### Information ###

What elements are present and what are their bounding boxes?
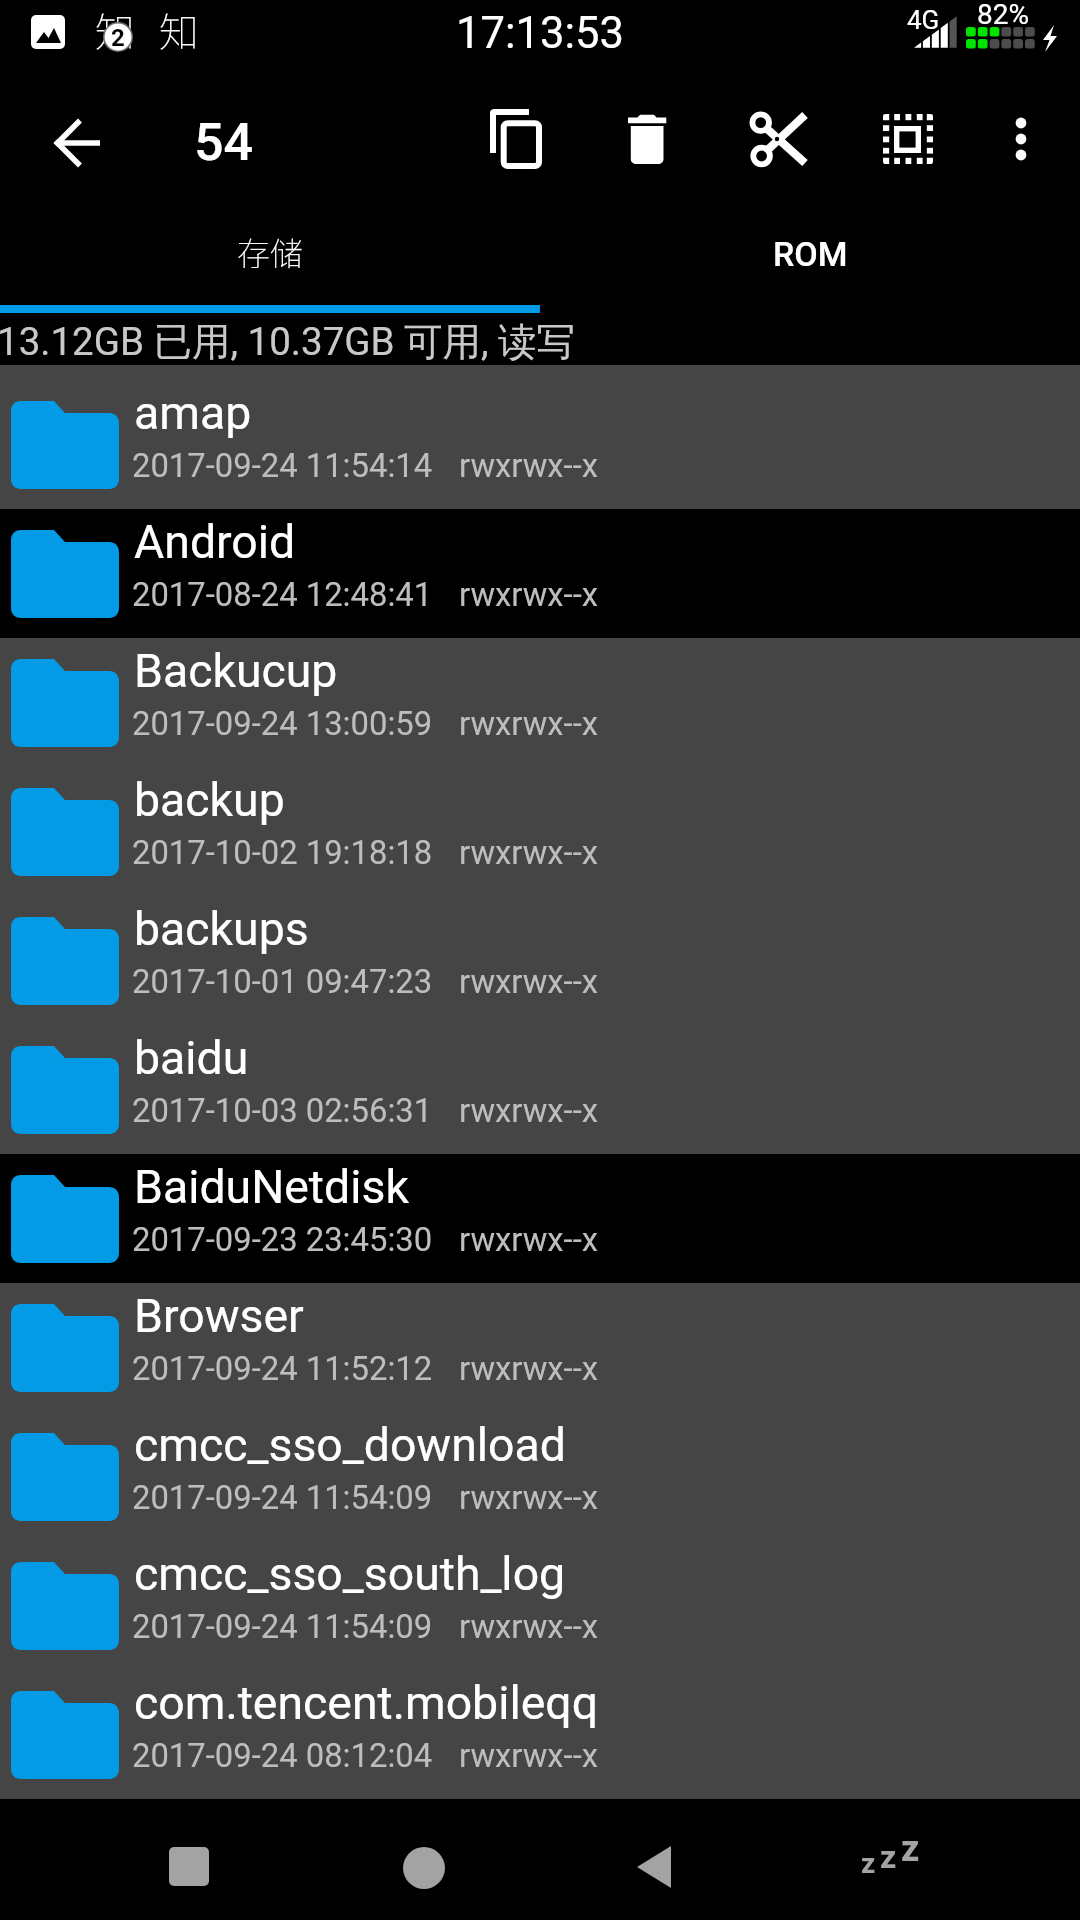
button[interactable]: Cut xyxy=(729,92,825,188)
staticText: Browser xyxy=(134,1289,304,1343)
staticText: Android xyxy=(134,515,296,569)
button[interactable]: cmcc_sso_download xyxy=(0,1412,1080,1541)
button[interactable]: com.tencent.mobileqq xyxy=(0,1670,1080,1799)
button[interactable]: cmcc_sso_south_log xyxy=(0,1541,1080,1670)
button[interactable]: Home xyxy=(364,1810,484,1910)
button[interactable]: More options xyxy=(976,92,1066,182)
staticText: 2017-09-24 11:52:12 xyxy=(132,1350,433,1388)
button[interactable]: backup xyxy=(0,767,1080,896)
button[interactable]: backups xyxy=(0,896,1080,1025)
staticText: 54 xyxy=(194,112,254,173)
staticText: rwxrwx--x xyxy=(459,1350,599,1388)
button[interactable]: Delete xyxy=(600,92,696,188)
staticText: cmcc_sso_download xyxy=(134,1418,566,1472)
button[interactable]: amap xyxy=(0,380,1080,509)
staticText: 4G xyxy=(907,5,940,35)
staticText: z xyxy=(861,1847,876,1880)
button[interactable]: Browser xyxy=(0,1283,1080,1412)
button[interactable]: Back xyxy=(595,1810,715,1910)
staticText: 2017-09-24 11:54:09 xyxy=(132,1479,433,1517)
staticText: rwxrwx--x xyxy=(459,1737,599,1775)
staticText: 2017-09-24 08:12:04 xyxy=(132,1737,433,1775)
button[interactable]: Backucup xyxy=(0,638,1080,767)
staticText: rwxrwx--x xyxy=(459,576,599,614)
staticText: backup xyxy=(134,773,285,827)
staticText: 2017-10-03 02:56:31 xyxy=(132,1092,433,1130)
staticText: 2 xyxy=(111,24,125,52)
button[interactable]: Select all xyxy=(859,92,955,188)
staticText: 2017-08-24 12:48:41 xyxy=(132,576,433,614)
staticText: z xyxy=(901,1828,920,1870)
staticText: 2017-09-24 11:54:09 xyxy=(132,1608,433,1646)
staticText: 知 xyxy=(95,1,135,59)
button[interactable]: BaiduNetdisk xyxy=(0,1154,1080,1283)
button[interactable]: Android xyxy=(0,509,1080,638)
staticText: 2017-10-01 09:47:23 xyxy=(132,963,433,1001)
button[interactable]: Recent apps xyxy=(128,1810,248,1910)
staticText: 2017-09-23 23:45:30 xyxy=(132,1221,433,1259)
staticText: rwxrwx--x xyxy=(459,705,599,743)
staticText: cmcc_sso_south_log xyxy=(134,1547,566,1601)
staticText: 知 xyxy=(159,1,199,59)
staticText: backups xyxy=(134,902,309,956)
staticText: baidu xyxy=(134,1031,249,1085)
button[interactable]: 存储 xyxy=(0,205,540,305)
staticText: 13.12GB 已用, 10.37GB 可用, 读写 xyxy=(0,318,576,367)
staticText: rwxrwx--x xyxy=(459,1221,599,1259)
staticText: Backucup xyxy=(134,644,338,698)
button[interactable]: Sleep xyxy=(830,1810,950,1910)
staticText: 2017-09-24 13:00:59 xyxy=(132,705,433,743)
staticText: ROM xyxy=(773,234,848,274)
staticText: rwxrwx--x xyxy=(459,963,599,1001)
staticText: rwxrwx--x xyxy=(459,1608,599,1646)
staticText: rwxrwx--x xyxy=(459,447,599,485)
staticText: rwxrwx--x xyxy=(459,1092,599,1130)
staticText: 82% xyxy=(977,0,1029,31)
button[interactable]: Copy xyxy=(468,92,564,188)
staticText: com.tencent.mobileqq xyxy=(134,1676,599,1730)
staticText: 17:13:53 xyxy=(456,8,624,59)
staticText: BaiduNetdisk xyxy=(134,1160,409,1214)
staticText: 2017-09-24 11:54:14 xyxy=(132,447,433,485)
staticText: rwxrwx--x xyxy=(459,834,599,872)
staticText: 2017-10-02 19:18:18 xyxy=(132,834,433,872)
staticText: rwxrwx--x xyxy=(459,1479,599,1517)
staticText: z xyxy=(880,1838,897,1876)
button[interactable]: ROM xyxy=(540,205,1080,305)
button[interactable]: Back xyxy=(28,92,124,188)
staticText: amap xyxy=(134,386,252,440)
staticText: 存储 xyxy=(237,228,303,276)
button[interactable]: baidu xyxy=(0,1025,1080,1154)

###

▸ **Assignment**
Say only how many lines among the entries above contain the string "mobileqq".

▸ **Task answer**
2